Kafka internals: log segments, ISR, and consumer groups

The problem

Your team ships a microservices architecture. Service A produces order events. Services B, C, and D all need those events. You use a traditional message queue with competing consumers, so each message is delivered to exactly one consumer. But B, C, and D all need every event. You create three queues and fan out the message to all three.

Now multiply that by 40 services. The fan-out configuration becomes a maintenance disaster. Worse, Service D falls behind for two hours during a deploy, and by the time it recovers, the queue has already purged those messages. D has lost data permanently because the queue deletes messages after delivery.

Traditional message queues treat consumption as destructive: once a consumer reads a message, it is gone (or at least invisible). They conflate "delivery" with "deletion." If any consumer needs to re-read historical data, replay events, or process at a different pace, the model breaks. This is the problem Kafka's log-based architecture solves.

What it is

Apache Kafka is a distributed commit log: an append-only, ordered sequence of records that persists data to disk and allows multiple consumers to read independently at their own pace without destroying the data.

Think of it as a shared notebook in a library. Anyone can write new entries at the end, but nobody tears out pages. Every reader has their own bookmark. Some readers are on page 50, others on page 5,000. They all read the same notebook without interfering with each other.

A topic is logical. Each topic has N partitions. Each partition is a separate log, stored on a separate disk segment on the broker that owns it.

How it works

The core write and read paths in Kafka flow through the partition leader, segment files, and consumer offsets.

The write path works as follows:

The producer serializes the record and hashes the key (or round-robins if no key) to select a partition.
The producer sends the record to the partition leader broker.
The leader appends the record to the active log segment file on disk.
Follower replicas pull the record from the leader and append it to their own segment files.
Once all in-sync replicas (ISR) acknowledge, the leader considers the record committed.
The leader responds to the producer with the assigned offset.

The read path is pull-based. Consumers issue fetch requests to the leader, specifying the offset to read from. The leader reads from the segment file (often served from the OS page cache) and returns a batch of records. The consumer advances its offset.

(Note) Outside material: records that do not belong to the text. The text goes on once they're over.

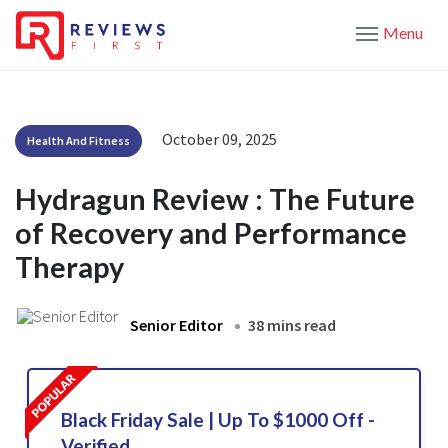
Menu
October 09, 2025
Health And Fitness
Hydragun Review : The Future
of Recovery and Performance
Therapy
Senior Editor
38 mins read
Black Friday Sale | Up To $1000 Off -
Verified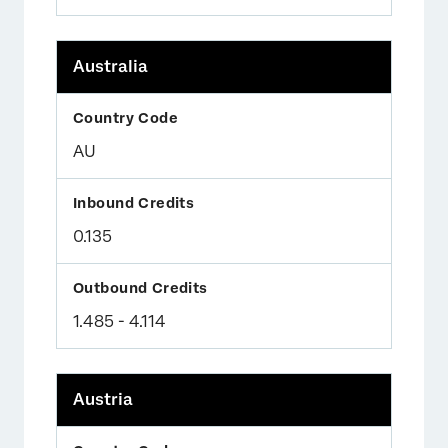
Australia
AU
0.135
1.485 - 4.114
Austria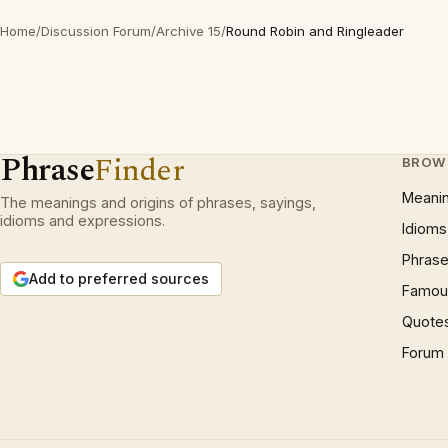
Home
/
Discussion Forum
/
Archive 15
/
Round Robin and Ringleader
Phrase
Finder
BROW
Meani
The meanings and origins of phrases, sayings,
idioms and expressions.
Idioms
Phrase
Add to preferred sources
Famous
Quote
Forum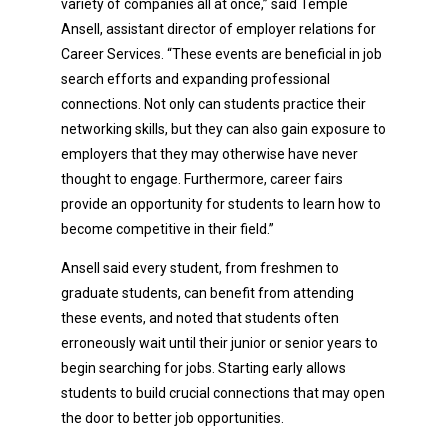
variety of companies all at once,” said Temple
Ansell, assistant director of employer relations for
Career Services. “These events are beneficial in job
search efforts and expanding professional
connections. Not only can students practice their
networking skills, but they can also gain exposure to
employers that they may otherwise have never
thought to engage. Furthermore, career fairs
provide an opportunity for students to learn how to
become competitive in their field.”
Ansell said every student, from freshmen to
graduate students, can benefit from attending
these events, and noted that students often
erroneously wait until their junior or senior years to
begin searching for jobs. Starting early allows
students to build crucial connections that may open
the door to better job opportunities.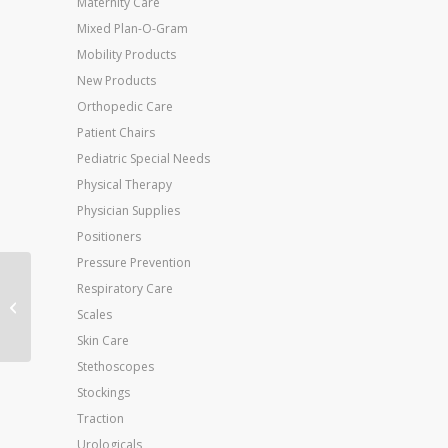
Maternity Care
Mixed Plan-O-Gram
Mobility Products
New Products
Orthopedic Care
Patient Chairs
Pediatric Special Needs
Physical Therapy
Physician Supplies
Positioners
Pressure Prevention
Jobst Relief 20-30 Black
Respiratory Care
XL-C/T Full-Calf Knee-
Scales
High
Skin Care
Stethoscopes
Stockings
Traction
Urologicals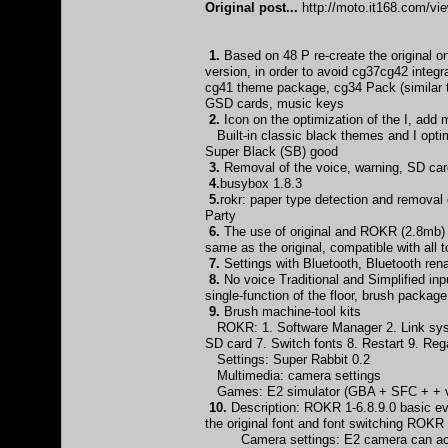
Original post...
http://moto.it168.com/v
1.
Based on 48 P re-create the original
version, in order to avoid cg37cg42 integ
cg41 theme package, cg34 Pack (similar 
GSD cards, music keys
2.
Icon on the optimization of the I, add
Built-in classic black themes and I optim
Super Black (SB) good
3.
Removal of the voice, warning, SD card
4.
busybox 1.8.3
5.
rokr: paper type detection and remova
Party
6.
The use of original and ROKR (2.8mb) d
same as the original, compatible with all
7.
Settings with Bluetooth, Bluetooth 
8.
No voice Traditional and Simplified inp
single-function of the floor, brush packag
9.
Brush machine-tool kits
ROKR: 1. Software Manager 2. Link syst
SD card 7. Switch fonts 8. Restart 9. Re
Settings: Super Rabbit 0.2
Multimedia: camera settings
Games: E2 simulator (GBA + SFC + + vi
10.
Description: ROKR 1-6.8.9.0 basic eve
the original font and font switching ROKR
Camera settings: E2 camera can achiev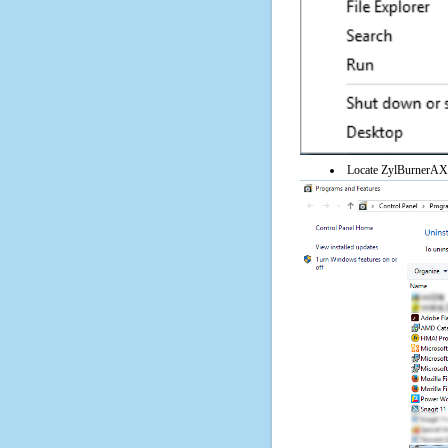
Locate ZylBurnerAX on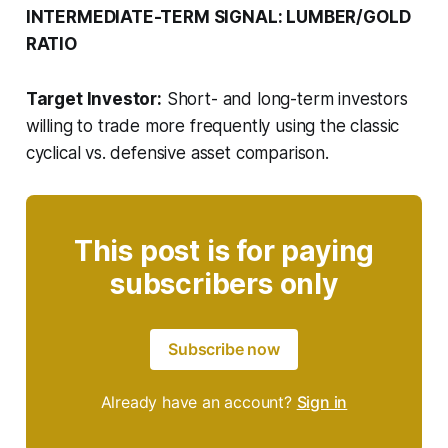
INTERMEDIATE-TERM SIGNAL: LUMBER/GOLD
RATIO
Target Investor:
Short- and long-term investors
willing to trade more frequently using the classic
cyclical vs. defensive asset comparison.
This post is for paying
subscribers only
Subscribe now
Already have an account?
Sign in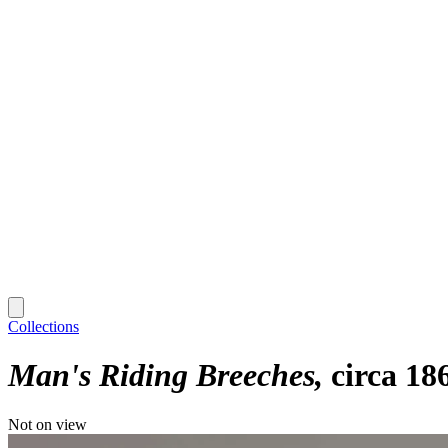
Collections
Man's Riding Breeches
circa 18
Not on view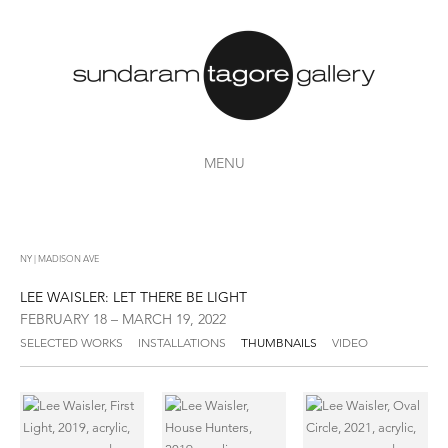
MENU
NY | MADISON AVE
LEE WAISLER: LET THERE BE LIGHT
FEBRUARY 18 – MARCH 19, 2022
SELECTED WORKS
INSTALLATIONS
THUMBNAILS
VIDEO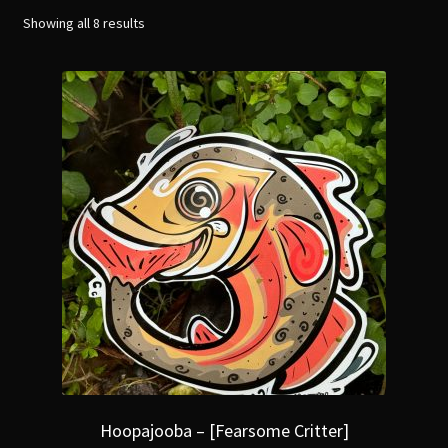
menu
Expand
Showing all 8 results
[Bibliography.
]
child
menu
Hoopajooba – [Fearsome Critter]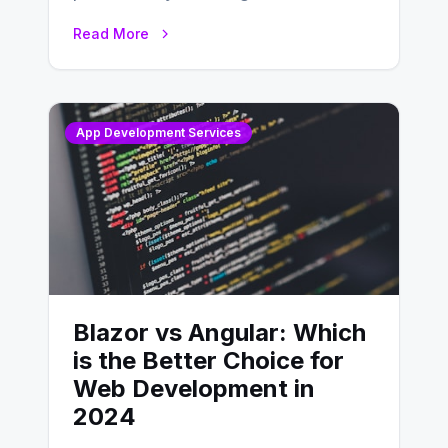
developing, knowing the main
Read More
distinctions between Angular vs
AngularJS…
App Development Services
Blazor vs Angular: Which
is the Better Choice for
Web Development in
2024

Kafka's read path exploits zero-copy I/O (sendfile() on Linux). Instead of copying data from the page cache into the Kafka JVM heap and then into the network socket buffer, sendfile() transfers data directly from the OS page cache to the network interface. This eliminates two memory copies per fetch and is a major reason Kafka sustains gigabytes/second of consumer throughput.

Interview tip: Kafka is pull, not push

When asked "how do consumers get data from Kafka," state that consumers pull data by polling the broker. This is a deliberate design choice: pull-based consumption lets each consumer control its own read rate and avoids overwhelming slow consumers. Traditional push-based queues force the consumer to keep up with the broker's pace.

Log segments and indexes

Each partition is stored as a series of log segment files on disk. A segment is a pair of files:

.log file: the actual record data (sequential binary, append-only)
.index file: a sparse index mapping offset to byte position in the .log file

When a consumer seeks to offset 1500, Kafka:

Finds the segment whose base offset is at most 1500 (segment starting at offset 1000).
Searches the sparse .index file for the largest entry no greater than offset 1500, getting a byte position.
Scans forward from that byte position in the .log file until it reaches offset 1500.

This lookup is sub-millisecond for well-sized segments. The sparse index keeps only every Nth entry (configurable via index.interval.bytes, default 4 KB), so index files stay small.

Segment lifecycle:

New records always append to the active segment.
When the active segment hits the size limit (log.segment.bytes, default 1 GB) or the age limit (log.roll.ms), Kafka seals it and creates a new active segment.
Sealed segments are eligible for deletion based on retention.ms (default 7 days) or retention.bytes.
Kafka deletes entire segments at once, never individual records. A segment is only deleted when ALL records in it are past the retention threshold.

Parameter	Default	Effect
`log.segment.bytes`	1 GB	Segment file size before rolling
`log.roll.ms`	7 days	Max age of active segment before rolling
`retention.ms`	7 days	How long to keep sealed segments
`retention.bytes`	-1 (unlimited)	Max total size per partition
`index.interval.bytes`	4096	Bytes between sparse index entries

Small segments → too many file handles

Setting log.segment.bytes too low (e.g., 10 MB) creates thousands of tiny segment files per partition. Each open segment consumes a file descriptor. A broker with 1,000 partitions and small segments can exhaust the OS file descriptor limit, causing broker crashes. Keep segment size at 256 MB or above in production.

ISR replication protocol

Partitions are replicated across brokers for fault tolerance. Each partition has one leader and N-1 followers. Producers write only to the leader. Followers continuously pull (fetch) from the leader and append to their own logs.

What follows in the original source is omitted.